[Bug]: Can't seem to disable enforcement of Eager mode.
Your current environment
The output of `python env.py`
```text Currently using uv instead of conda for various personal reasons. DESPITE THIS, Aphrodite works perfectly fine. This error is not related to my choice of venv manager. ```Model Input Dumps
No response
🐛 Describe the bug
Running Aphrodite via the module through shell like such:
aphrodite run /media/llm/Theia-21B-v2 --served-model-name="bot" --max-model-len 32768 --quantization fp4 --enforce-eager=false --quant-llm-exp-bits 2 --enable-prefix-caching --context-shift --gpu-memory-utilization 0.94 --enable-chunked-prefill=true --api-keys="sk-inf-ladidadida-nokeyforyou"

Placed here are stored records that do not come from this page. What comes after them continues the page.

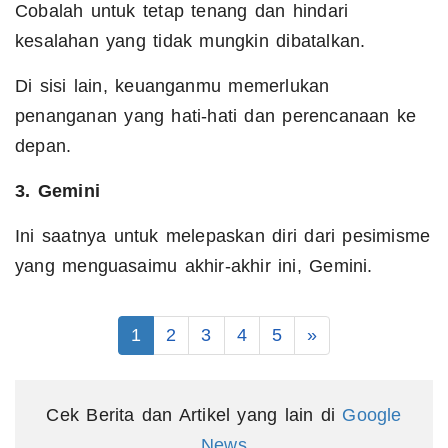
Cobalah untuk tetap tenang dan hindari
kesalahan yang tidak mungkin dibatalkan.
Di sisi lain, keuanganmu memerlukan
penanganan yang hati-hati dan perencanaan ke
depan.
3. Gemini
Ini saatnya untuk melepaskan diri dari pesimisme
yang menguasaimu akhir-akhir ini, Gemini.
1
2
3
4
5
»
Cek Berita dan Artikel yang lain di
Google
News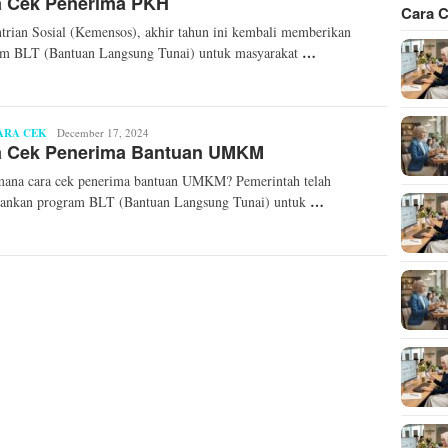
a Cek Penerima PKH
Cara C
rian Sosial (Kemensos), akhir tahun ini kembali memberikan
…
am BLT (Bantuan Langsung Tunai) untuk masyarakat
ARA CEK
Mita
December 17, 2024
a Cek Penerima Bantuan UMKM
Mellinda
mana cara cek penerima bantuan UMKM? Pemerintah telah
…
lankan program BLT (Bantuan Langsung Tunai) untuk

results in Enforce Eager mode being "True", despite the opposite being set. I am capable of fitting this model into my 3090 using the quantization options, but I am unable to ultimately disable eager mode enforcement. I can't imagine that Aphrodite has any precognition of the memory conditions prior to profiling to justify enabling it.
Are there any ways I can accomplish actually disabling this feature to take advantage of the async output processing? Or is this never going to work on a single GPU? It's not even a documented feature at this point, that I can tell.
fpX quants currently enforce eager mode, due to a bug in their kernels. This will be addressed soon, but maybe we should log this behaviour. Thanks for reporting.